Penser le tabou d’inceste

Une obsession récurrente dans les discours performatifs des psychologues et travailleurs sociaux portent sur le mot « inceste » qui est ainsi installé « tranquillement » dans la langue, c’est à dire, là où devrait être signifié et symbolisé par une oblitération ferme le tabou. inceste à la place du tabou d’inceste produit une cassure, fêlure car le mot est institué par ce qui ont le pouvoir de dire, d’établir une vérité dans ce « qui est ».

Dans ce foire de formules qui fusent et infusent la langue dans les réunions de synthèse et les écrits des professionnels que reste-t-il encore de la compréhension du tabou d’inceste lui-même.

Sommes-nous encore capable de creuser dans ce brouhaha où il est question de sexe? Parler ainsi d’inceste tout azimut, oubliant de l’associer dans la langue à son corolaire le TABOU, renvoie à une douce folie pornographique qui passe de service social en service social par les cabinets des magistrats et des psychiatres. car la peau de chagrin qui reste de ce tabou se résume au sexuel, à la chose sexuelle honteuse, sale décliné en attouchements (entre frères/soeurs) jusqu’au terrible accouplement bestial entre parents et leurs enfants. L’inceste semble servir davantage le contrôle des sexualités intra-familiale dont parlait Foucault qu’une quelconque intérêt et compréhension des  structures de parenté et d’échange qui constituent notre culture.

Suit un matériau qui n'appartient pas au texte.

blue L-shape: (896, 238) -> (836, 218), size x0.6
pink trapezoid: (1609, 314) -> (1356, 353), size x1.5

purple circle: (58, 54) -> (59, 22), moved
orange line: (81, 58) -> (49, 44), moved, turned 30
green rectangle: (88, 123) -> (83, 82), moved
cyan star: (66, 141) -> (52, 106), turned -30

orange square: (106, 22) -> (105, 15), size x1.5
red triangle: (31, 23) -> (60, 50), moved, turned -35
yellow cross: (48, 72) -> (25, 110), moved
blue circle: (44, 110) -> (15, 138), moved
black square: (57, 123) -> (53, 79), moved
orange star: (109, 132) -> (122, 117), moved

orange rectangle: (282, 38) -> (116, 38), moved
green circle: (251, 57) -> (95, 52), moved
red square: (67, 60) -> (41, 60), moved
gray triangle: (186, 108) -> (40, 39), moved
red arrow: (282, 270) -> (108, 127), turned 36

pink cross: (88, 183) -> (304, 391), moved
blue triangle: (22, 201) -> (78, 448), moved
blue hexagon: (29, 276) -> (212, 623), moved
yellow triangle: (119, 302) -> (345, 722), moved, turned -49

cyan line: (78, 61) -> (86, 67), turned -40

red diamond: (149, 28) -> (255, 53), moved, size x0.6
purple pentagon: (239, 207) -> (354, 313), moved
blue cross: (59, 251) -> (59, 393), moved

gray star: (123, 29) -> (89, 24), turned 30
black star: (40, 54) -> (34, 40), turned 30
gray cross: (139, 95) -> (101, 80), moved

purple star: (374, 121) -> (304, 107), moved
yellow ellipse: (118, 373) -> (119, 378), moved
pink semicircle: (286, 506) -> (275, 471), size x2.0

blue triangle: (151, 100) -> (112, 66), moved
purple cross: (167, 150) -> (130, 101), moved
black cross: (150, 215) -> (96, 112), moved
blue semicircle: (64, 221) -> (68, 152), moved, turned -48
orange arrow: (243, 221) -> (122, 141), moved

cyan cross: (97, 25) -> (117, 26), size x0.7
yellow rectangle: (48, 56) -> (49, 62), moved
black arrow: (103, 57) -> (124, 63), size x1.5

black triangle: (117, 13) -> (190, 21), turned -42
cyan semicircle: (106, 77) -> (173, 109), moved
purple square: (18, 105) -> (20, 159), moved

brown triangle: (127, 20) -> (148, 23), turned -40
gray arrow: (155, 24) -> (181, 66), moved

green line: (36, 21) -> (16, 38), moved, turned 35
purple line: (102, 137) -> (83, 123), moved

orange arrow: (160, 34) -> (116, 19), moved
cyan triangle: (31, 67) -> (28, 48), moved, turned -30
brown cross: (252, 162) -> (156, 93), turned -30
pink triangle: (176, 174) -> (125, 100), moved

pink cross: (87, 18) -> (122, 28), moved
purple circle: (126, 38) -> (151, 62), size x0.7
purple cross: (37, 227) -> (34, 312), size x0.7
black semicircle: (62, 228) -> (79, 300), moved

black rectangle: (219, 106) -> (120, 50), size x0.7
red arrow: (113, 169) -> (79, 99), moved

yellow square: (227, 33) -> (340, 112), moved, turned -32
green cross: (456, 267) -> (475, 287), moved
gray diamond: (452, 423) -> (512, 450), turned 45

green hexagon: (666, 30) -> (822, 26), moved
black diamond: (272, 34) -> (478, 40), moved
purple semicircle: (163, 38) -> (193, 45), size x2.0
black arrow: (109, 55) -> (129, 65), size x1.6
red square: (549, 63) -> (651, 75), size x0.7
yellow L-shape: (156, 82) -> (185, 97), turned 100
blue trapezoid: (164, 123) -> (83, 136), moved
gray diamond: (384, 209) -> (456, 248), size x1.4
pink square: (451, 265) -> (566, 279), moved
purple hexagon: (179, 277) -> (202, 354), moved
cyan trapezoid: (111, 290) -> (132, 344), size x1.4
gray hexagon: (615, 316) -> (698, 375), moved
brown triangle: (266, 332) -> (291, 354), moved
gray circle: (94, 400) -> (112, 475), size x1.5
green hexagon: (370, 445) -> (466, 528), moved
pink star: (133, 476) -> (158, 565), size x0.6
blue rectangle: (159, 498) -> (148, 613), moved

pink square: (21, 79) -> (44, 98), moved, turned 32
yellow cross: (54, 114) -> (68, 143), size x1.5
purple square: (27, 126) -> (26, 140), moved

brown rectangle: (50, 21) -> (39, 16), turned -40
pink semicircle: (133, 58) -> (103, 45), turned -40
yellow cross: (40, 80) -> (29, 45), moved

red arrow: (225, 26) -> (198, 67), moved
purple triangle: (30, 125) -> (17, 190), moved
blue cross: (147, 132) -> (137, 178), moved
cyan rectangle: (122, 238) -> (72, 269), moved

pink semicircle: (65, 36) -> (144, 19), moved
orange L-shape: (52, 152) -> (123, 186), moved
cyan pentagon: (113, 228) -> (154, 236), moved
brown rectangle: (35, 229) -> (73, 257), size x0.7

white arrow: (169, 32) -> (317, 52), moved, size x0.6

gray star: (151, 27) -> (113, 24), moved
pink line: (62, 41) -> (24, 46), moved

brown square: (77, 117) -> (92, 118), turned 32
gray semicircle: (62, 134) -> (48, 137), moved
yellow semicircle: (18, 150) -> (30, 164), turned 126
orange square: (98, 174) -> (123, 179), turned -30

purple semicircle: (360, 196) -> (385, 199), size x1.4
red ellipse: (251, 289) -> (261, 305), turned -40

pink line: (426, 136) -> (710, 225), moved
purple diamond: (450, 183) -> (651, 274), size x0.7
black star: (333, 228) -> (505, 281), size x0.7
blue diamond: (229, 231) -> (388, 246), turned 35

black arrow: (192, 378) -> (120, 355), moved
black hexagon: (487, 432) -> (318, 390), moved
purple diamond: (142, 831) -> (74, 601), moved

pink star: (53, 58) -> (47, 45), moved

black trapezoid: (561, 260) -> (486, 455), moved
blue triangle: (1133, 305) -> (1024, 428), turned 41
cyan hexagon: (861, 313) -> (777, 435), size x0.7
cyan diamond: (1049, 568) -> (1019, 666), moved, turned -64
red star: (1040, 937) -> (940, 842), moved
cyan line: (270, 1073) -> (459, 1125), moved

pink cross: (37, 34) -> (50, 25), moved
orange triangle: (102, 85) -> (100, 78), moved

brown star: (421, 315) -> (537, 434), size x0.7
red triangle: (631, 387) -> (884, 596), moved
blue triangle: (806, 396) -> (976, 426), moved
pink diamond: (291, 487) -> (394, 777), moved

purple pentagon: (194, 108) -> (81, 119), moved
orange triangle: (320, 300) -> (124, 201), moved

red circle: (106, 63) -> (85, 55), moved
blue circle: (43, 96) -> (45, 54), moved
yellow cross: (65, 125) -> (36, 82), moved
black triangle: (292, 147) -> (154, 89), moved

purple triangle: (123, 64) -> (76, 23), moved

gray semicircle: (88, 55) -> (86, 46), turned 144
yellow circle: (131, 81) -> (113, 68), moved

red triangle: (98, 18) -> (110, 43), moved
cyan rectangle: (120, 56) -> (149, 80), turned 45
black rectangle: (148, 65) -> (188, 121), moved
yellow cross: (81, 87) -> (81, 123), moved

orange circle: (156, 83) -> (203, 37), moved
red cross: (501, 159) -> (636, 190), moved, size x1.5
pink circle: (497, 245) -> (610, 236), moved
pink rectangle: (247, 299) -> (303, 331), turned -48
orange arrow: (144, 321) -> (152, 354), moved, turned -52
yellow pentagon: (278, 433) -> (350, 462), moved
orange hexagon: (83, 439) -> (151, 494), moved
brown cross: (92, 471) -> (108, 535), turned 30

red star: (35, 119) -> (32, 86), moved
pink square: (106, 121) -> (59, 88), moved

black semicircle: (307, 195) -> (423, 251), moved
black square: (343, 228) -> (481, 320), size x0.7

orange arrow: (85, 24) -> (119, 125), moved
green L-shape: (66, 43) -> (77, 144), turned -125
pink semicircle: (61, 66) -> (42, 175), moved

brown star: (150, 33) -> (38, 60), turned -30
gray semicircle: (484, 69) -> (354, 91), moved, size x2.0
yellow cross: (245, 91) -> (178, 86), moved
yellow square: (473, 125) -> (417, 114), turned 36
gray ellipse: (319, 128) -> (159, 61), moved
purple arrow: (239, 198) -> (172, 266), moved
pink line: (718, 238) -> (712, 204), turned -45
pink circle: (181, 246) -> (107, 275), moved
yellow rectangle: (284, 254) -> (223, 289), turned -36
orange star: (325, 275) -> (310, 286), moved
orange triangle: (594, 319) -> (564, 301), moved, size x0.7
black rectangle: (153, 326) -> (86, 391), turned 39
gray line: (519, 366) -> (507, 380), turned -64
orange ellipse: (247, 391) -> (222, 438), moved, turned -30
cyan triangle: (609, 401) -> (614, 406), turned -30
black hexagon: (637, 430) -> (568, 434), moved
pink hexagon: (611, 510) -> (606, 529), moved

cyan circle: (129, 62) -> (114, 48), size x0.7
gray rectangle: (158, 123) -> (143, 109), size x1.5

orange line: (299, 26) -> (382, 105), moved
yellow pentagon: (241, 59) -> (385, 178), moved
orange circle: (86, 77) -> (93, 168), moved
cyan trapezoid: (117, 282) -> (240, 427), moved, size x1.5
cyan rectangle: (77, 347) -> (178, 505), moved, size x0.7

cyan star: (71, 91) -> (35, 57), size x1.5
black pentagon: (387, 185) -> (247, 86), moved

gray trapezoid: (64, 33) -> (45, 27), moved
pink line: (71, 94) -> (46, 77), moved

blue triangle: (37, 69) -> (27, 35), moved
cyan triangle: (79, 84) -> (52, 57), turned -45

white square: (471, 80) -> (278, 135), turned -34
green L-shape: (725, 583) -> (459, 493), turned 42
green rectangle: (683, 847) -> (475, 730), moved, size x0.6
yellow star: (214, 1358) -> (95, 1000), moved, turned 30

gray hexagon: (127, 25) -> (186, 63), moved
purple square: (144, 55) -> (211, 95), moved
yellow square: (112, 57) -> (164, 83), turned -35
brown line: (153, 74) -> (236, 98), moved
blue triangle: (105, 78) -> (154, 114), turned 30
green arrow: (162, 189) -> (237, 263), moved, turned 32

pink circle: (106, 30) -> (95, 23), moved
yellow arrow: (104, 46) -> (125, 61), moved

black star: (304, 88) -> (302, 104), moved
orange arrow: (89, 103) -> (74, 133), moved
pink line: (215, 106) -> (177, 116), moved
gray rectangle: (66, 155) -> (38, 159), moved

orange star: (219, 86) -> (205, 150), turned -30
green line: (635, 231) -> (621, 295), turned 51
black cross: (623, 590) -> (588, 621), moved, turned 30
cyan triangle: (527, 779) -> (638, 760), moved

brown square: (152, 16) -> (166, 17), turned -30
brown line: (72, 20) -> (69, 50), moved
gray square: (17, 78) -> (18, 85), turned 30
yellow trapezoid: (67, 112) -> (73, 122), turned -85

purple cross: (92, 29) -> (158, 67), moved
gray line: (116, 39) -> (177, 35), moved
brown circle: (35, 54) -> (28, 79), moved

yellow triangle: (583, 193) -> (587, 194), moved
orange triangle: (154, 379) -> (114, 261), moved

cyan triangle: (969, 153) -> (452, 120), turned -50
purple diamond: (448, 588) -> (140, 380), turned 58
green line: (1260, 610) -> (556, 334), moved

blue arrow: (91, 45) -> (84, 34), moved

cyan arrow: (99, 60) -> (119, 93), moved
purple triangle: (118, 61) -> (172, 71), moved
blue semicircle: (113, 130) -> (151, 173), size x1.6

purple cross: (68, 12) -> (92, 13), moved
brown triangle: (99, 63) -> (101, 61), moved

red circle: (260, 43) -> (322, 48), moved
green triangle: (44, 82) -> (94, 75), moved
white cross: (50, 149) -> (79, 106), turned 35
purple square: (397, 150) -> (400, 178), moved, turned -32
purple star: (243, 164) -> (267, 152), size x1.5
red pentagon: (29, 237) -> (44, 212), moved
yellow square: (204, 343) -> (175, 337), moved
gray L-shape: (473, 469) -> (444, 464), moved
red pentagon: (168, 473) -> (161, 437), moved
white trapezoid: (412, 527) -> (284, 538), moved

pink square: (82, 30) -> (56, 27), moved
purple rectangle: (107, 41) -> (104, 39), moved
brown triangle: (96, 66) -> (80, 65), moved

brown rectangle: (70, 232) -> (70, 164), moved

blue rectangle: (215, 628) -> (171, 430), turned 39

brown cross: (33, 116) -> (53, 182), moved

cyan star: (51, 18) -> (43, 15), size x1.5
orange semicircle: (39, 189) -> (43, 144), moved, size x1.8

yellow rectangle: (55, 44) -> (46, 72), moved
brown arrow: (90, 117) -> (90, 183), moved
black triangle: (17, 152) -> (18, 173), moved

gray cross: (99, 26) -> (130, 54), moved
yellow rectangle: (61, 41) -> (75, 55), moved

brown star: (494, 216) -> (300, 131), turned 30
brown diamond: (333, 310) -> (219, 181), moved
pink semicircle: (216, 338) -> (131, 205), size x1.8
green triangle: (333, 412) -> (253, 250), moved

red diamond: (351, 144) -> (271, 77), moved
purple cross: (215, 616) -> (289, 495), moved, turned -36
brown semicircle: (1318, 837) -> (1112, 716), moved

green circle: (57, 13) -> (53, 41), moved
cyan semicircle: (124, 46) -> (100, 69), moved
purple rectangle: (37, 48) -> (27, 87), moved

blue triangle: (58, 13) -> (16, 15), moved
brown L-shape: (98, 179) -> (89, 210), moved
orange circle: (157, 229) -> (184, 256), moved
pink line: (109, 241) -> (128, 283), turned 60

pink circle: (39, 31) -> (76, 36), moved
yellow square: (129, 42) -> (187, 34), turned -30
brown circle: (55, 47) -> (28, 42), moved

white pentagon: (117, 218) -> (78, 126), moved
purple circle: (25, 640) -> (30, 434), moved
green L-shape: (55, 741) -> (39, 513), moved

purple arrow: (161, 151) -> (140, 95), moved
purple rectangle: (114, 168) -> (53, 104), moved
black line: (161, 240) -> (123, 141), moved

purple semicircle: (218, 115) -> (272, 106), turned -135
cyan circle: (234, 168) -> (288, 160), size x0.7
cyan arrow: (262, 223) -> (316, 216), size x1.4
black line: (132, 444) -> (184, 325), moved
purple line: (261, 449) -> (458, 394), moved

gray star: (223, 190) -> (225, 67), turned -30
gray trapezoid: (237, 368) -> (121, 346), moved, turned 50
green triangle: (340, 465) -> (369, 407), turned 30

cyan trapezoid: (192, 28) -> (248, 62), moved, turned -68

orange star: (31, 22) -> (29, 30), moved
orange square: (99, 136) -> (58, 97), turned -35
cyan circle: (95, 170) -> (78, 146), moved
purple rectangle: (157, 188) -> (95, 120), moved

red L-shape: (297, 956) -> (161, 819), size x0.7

Un deuxième grand thème aussi émouvant rattaché au fable et aux affabulations de l’inceste est la consanguinité. L’un semble aller « naturellement » avec l’autre. Seulement, voilà, en réalité  il n’y a rien de plus antagonistes que le tabou d’inceste et le mythe ou la théorie de la consanguinité. Leur apparente « articulation » reflète une absence de logique et de discernement très sonnant de la parti de ceux qui les combinent dans leur discours.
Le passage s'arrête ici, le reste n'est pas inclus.